Hersteller stellen zunehmend die Forderung einer gleichbleibenden Mischgüte an die Mischtechnik, welche ein moderne Steuerungstechnik gewährleisten kann. Die Produktqualität soll sowohl bei einem Personalwechsel als auch bei häufigen Produktwechseln gewährleistet sein. Zudem fordern die Endabnehmer vom Produzenten vermehrt einen Qualitätsnachweis in Form eines Mischprotokolls. Mit Hilfe der Steuerungstechnik und der Regelungstechnik ist dies alles kein Problem. Der Programmablauf ist produktbezogen gestaltbar, so dass der Vermischungsprozess stets optimal verläuft.

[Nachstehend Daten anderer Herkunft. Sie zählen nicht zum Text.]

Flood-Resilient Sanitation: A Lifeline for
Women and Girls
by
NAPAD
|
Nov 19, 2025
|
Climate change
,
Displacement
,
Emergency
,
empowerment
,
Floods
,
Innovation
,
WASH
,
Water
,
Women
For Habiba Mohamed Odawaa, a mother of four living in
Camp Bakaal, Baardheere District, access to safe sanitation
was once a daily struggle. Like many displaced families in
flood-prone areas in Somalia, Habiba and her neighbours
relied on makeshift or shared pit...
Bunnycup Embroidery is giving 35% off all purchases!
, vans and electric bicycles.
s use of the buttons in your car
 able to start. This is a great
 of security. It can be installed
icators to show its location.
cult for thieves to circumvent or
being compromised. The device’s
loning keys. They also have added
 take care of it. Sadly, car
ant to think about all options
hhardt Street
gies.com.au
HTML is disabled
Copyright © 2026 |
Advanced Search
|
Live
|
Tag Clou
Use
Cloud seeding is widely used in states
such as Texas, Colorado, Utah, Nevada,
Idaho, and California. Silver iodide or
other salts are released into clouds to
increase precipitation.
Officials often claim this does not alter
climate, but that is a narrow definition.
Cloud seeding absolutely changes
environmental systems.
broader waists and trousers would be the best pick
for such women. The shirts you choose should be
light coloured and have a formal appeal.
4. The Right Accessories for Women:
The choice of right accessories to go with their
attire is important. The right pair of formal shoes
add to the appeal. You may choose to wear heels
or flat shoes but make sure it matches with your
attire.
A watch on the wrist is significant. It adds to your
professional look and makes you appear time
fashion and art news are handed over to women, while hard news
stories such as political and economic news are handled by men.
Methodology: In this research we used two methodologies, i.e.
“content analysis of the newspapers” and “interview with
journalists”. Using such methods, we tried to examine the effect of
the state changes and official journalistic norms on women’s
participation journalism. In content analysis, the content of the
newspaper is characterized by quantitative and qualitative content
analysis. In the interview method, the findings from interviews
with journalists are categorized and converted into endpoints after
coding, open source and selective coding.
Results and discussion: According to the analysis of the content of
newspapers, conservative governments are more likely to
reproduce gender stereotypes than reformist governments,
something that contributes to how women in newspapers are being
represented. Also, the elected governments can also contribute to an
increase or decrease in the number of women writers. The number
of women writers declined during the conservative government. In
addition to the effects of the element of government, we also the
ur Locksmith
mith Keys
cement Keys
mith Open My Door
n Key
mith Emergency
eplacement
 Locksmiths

Über moderne Messaufnehmer werden wichtige Parameter wie z. B. Temperatur, Druck und Drehzahl erfasst und berücksichtigt. Die einzelnen Komponenten des Mischers bzw. einer Anlage wie z. B. Antrieb, Vakuumpumpe, Heizung, Homogenisator und Absperrarmaturen können einzeln von der Steuerung angesprochen werden. Hierdurch ist ein verfahrenstechnisch optimaler Ablauf des Mischprozesses gegeben. So ist es z.B. möglich, die Rührerdrehzahl in Abhängigkeit zur vorliegenden Produktviskosität oder Scherempfindlichkeit zu regeln und zum Entgasen des Rührgutes oder zum Einsaugen von zusätzlichen Mischkomponenten wird die Vakuumpumpe zugeschaltet.

Es ist auch möglich und sinnvoll, das Dosieren, Entleeren und Reinigen in den Programmablauf zu integriert, so dass das Bedienungspersonal nicht ständig an der Maschine bzw. Anlage sein muss. Es lassen sich somit gleichzeitig mehrere Mischer bedienen bzw. andere Arbeiten erledigen.

Dies bedeutet eine Zeit- und Kostenersparnis. Für den Bediener wichtige Phasen des Programmablaufes können optisch und/oder akustisch signalisiert werden. Die Messwerterfassung ermöglicht auch eine optimale Sicherheitstechnik, die z. B. bei einer unzulässigen Temperaturüberschreitung das Rührwerk abschaltet.

Bedienung der Steuerungstechnik

Die Bedienung der Steuerung erfordert keine Programmierkenntnisse und erfolgt in der Regel menügesteuert über ein Touch-Panel. Die aktuellen Prozessparameter (z. B. Drehzahl, Temperatur und Druck) werden dabei stets am Display angezeigt. Die Visualisierung der Hauptkomponenten einer Anlage ermöglicht somit einen guten Überblick des Verfahrensablaufs. Der Prozess kann sowohl programmgesteuert als auch manuell im Handbetrieb gefahren werden.

Anpassung der Steuerungstechnik

Die Ablaufprogramme kann man jederzeit einfach an veränderte Anforderungen anpassen. Dies ist z. B. im Bereich der Forschung und Entwicklung wichtig. Über eine Schnittstelle lassen sich die aktuellen Parameter für eine externe Datenerfassung auf einen PC übertragen. Die Basisprogrammierung der Programmsteuerung erfolgt kundenspezifisch. Die  Programmabläufe können für unterschiedliche Produkte erstellt, abgespeichert, modifiziert und jederzeit wieder aufgerufen werden. Änderungen im Programmablauf kann der Bediener am Touch-Panel selber durchführen. Es können mehrere Benutzerebenen mit Passwort-Schutz eingerichtet werden.

Möglich ist auch das Einrichten einer Fernwartungsfunktion, so dass bei Problemen nach Freischalten durch den Anlagenbetreiber ein direkter Zugriff für einen Programmierer besteht.